The footprint of the mock observation on the sky is set by the five parameters: ``ra``,
``dec``, ``px_size``, ``n_px_x``, ``n_px_y``. It is recommended to choose even numbers of
pixels along each axis for ``n_px_x`` (RA axis) and ``n_px_y`` (Dec axis). The ``ra`` and
``dec`` parameters then control the location of the boundary between the two centremost
pixels along each axis, the the boundaries of pixels going out from this centre are each
offset in angle by ``px_size`` from their neighbour. For users accustomed to the FITS_
standard, the ``px_size`` corresponds to ``CDELT`` and ``ra`` and ``dec`` correspond to
``CRVAL``, with ``CRPIX`` set to the boundary between the two central pixels (or the
central pixel if an odd number is chosen). There is also an option to initialize the data
cube from a FITS_ header (see below). The ``ra``, ``dec`` and ``px_size`` parameters
should be provided with :mod:`astropy.units` with dimensions of angle.
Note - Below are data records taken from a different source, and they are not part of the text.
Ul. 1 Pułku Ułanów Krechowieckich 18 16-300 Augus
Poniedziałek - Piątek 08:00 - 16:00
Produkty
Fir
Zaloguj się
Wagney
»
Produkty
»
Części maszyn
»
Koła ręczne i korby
.. _FITS: https://fits.gsfc.nasa.gov/fits_standard.html

In the spectral direction, the number of channels is set by ``n_channels`` and the
location of the boundary between the two central channels (for an even number of channels)
or the centre of the central channel (for an odd number of channels) is set by
``spectral_centre`` (similar to ``CRVAL``). The ``spectral_centre`` can be specified
either as a velocity (:mod:`astropy.units` with dimensions of speed) or as a frequency
(dimensions of inverse time). Similarly, the spacing between channels, set by
``channel_width`` (similar to ``CDELT``), can be either a frequency spacing or a velocity
spacing. Frequencies and velocities can be mixed freely, so a ``spectral_centre`` in Hz
could be given along with a ``channel_width`` in km/s. The dimensions of ``channel_width``
are important: if these are speed, then the channels will be evenly spaced in velocity,
while if they are frequency the channels will be evenly spaced in frequency.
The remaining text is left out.